Surviving Ice by K.A. Tucker
To Lia and Sadie
Ice is beautiful and enticing;
cold and hard and uncompromising.
ONE
IVY
Ned pauses to stretch his neck and roll his right shoulder once . . . twice . . . before lifting the needle to his customer’s arm again, humming along with Willie Nelson’s twang, a staple in Black Rabbit for as long as I can remember. After all these years, the aging country singer still holds a special spot in my uncle’s heart. He even sports the matching gray braids and red bandanna to prove it.

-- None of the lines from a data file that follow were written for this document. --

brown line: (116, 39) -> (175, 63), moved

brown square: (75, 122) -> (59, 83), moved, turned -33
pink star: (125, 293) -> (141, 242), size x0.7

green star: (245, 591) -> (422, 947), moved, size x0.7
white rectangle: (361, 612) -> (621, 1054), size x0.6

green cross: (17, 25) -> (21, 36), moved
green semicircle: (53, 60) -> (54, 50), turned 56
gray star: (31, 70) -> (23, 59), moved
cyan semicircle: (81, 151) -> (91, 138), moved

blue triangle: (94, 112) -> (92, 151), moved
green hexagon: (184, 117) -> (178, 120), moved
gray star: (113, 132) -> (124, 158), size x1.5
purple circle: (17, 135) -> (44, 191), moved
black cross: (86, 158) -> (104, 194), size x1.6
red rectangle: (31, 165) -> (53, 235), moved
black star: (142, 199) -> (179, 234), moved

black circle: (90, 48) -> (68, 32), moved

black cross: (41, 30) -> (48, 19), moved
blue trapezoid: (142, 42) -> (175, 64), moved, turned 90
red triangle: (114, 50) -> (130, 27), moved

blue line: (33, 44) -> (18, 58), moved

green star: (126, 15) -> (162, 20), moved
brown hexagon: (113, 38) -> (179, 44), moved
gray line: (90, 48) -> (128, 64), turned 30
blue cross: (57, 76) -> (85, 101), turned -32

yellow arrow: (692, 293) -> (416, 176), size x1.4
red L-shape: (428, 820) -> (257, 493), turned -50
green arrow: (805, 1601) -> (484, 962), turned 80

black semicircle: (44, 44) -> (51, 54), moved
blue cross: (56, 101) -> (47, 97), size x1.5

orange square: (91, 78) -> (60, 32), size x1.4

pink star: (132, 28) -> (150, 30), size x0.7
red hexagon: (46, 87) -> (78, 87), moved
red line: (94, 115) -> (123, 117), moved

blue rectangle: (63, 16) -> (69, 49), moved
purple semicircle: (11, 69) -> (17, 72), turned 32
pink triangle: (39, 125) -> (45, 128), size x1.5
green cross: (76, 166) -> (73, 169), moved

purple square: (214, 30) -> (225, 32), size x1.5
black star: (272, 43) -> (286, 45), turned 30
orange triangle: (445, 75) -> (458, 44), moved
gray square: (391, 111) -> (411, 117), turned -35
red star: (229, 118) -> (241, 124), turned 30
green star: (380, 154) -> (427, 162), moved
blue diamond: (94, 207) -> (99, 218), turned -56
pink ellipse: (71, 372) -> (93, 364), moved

“You’re getting too old for the big pieces,” I joke, pulling my foot up onto the counter, where my ass is already parked, to tighten the laces of my boot. I finished my last appointment an hour ago and could have left. Should have left, since the CLOSED sign hanging from a hook on the door is dissuading any potential walk-ins. But every once in a while I like to just sit here and watch my mentor work—his hefty frame hunkered down in that same creaky plastic-molded chair. It brings me back to my nine-year-old self, in pigtails and scuffed Mary Janes, trailing my older cousin to the shop so I could draw BIC pen tattoos on burly bikers while they waited for the real thing. It’s within these dingy black walls that I discovered my life’s passion, all before I turned ten. Not many people can say they’ve made that discovery, at any age.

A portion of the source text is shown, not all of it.